[DAGCombiner][ARM] Teach reduceLoadWidth to handle (and (srl (load), C, ShiftedMask)) #80342

topperc · 2024-02-01T21:22:25Z

If we have a shifted mask, we may be able to reduce the load width
to the width of the non-zero part of the mask and use an offset
to the base address to remove the srl. The offset is given by
C+trailingzeros(ShiftedMask).

Then we add a final shl to restore the trailing zero bits.

I've use the ARM test because that's where the existing (and (srl (load))) tests were.

The X86 test was modified to keep the H register.

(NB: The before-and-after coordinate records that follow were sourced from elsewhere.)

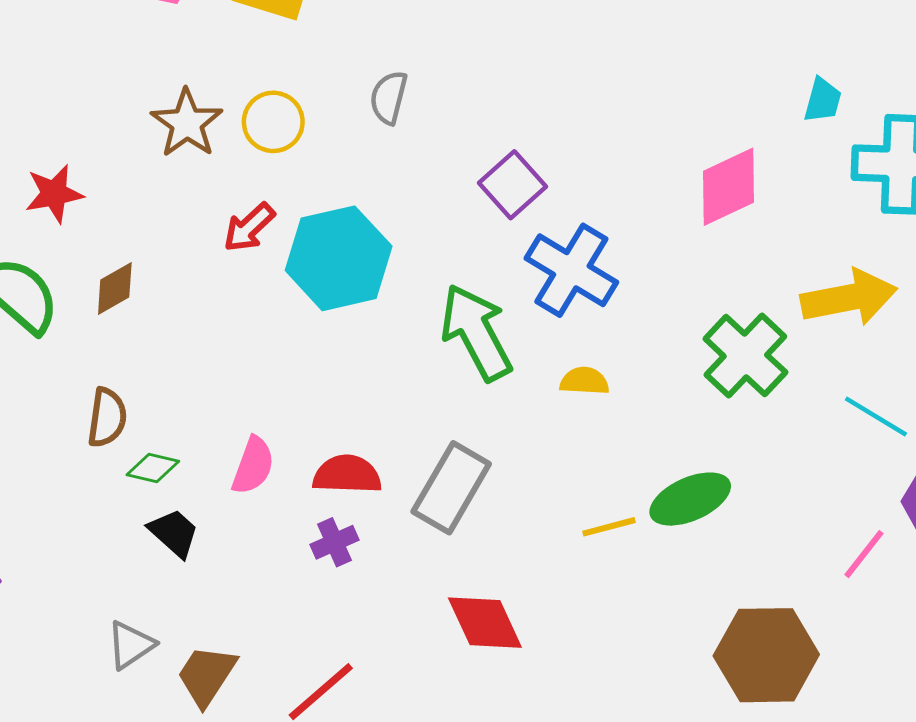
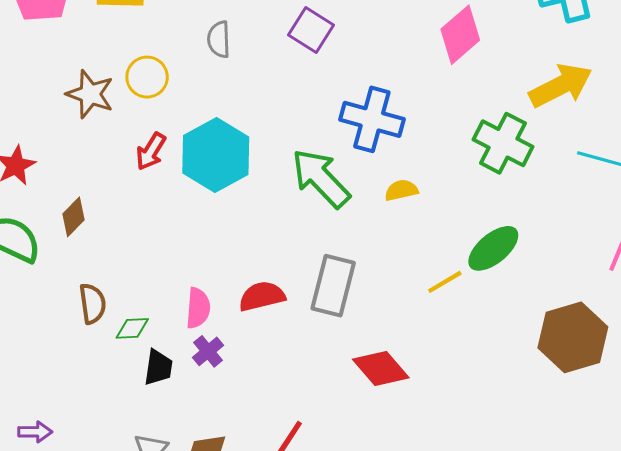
purple square: (512, 185) -> (311, 30), moved
black trapezoid: (174, 533) -> (158, 367), turned 72
purple cross: (334, 542) -> (208, 351), moved

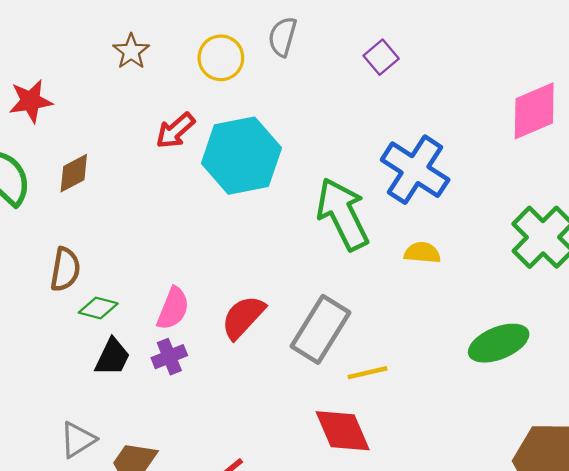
purple square: (311, 30) -> (381, 57), size x0.7
yellow circle: (147, 77) -> (221, 58), moved
brown star: (90, 94) -> (131, 51), size x0.7
yellow line: (445, 282) -> (367, 373), moved
red semicircle: (262, 296) -> (243, 317), turned -51

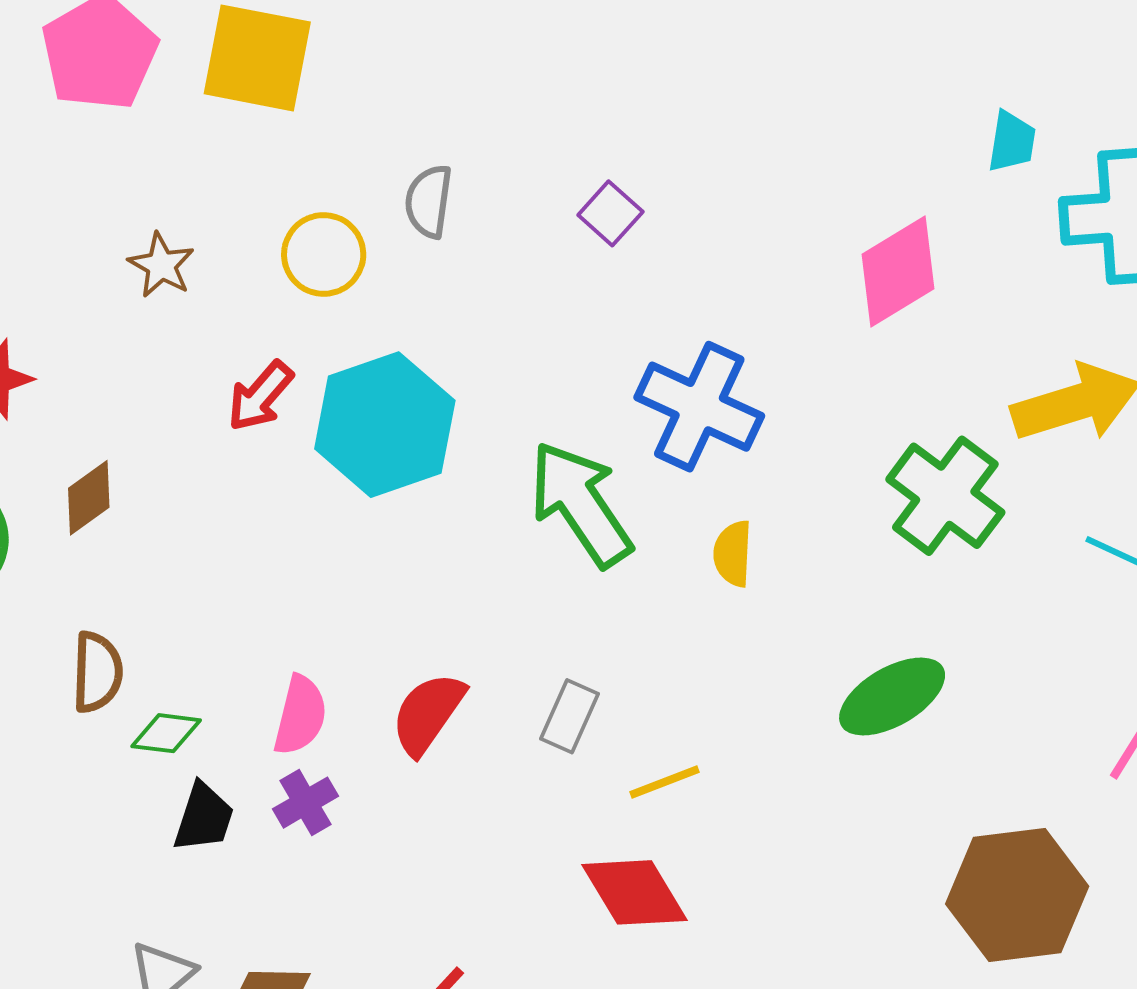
yellow semicircle: (422, 253) -> (733, 554), turned -84
gray rectangle: (320, 329) -> (570, 716), size x0.6

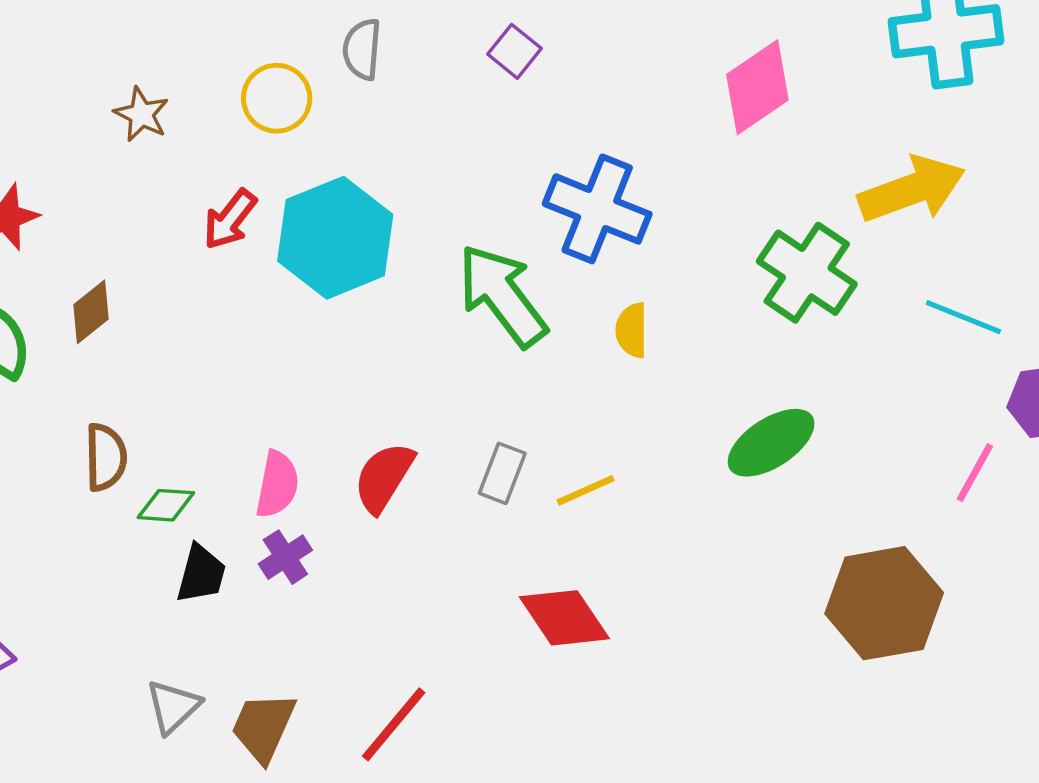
yellow line: (665, 782) -> (586, 490), moved

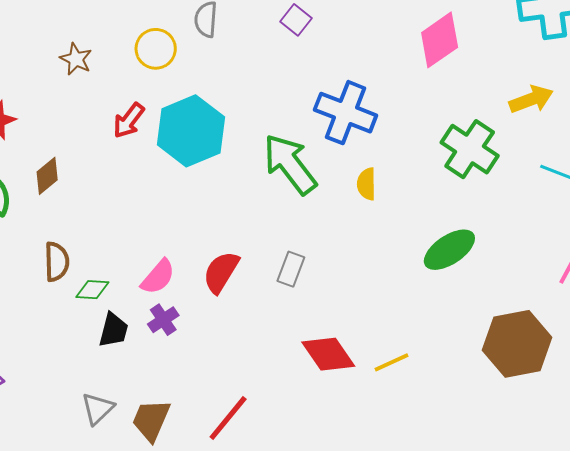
yellow arrow: (912, 189) -> (531, 99), size x0.7
pink semicircle: (277, 484) -> (158, 277), turned 30
yellow line: (586, 490) -> (392, 362), moved

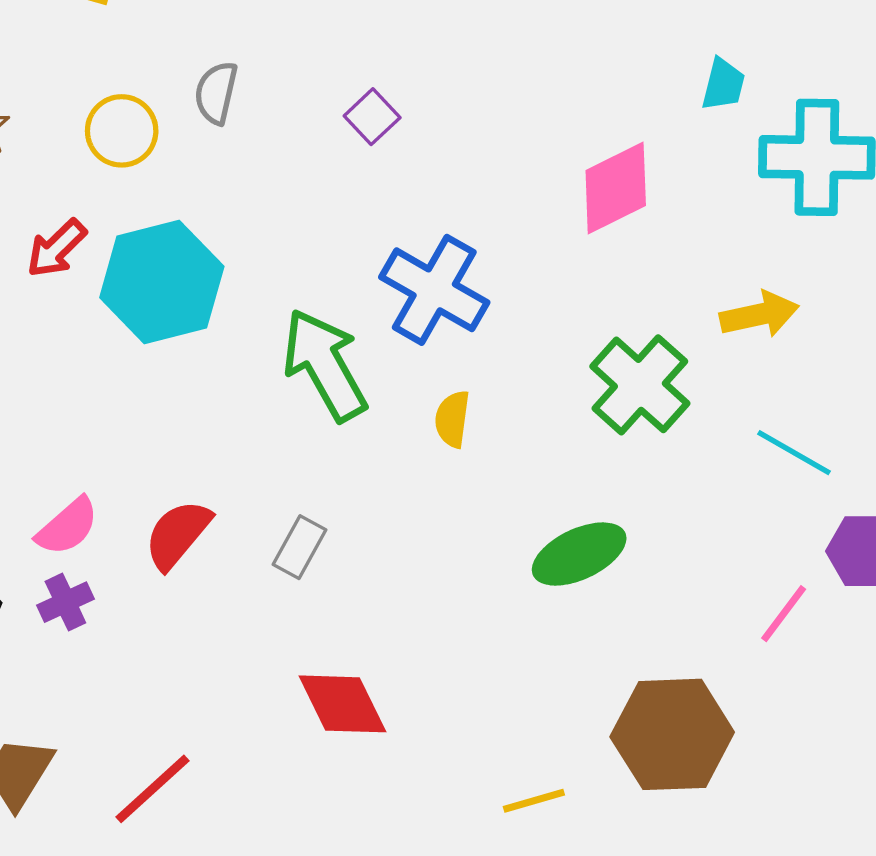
yellow line: (392, 362) -> (534, 801), moved

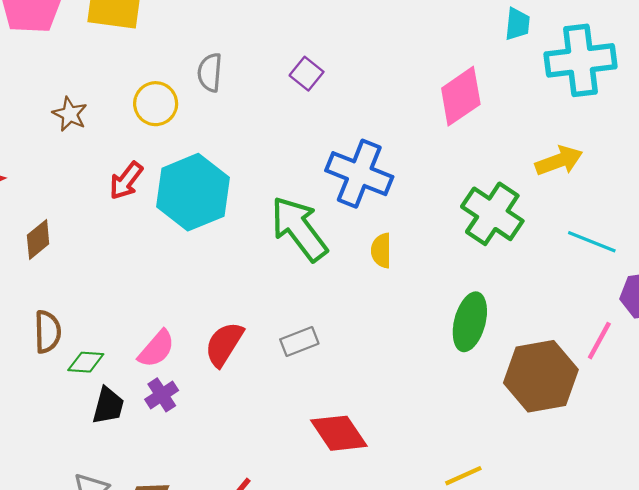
gray rectangle: (300, 547) -> (299, 342), turned 48
green ellipse: (579, 554) -> (470, 322), turned -42
brown hexagon: (672, 734) -> (541, 376), moved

…and (srl (load X), C), ShiftedMask). NFC We may be able to reduce the width of the load to remove the and+srl by replacing them with a shl.

…C, ShiftedMask)) If we have a shifted mask, we may be able to reduce the load width to the width of the non-zero part of the mask and use an offset to the base address to remove the srl. The offset is given by C+trailingzeros(ShiftedMask). Then we add a final shl to restore the trailing zero bits. I've use the ARM test because that's where the existing (and (srl (load))) tests were. The X86 test was modified to keep the H register.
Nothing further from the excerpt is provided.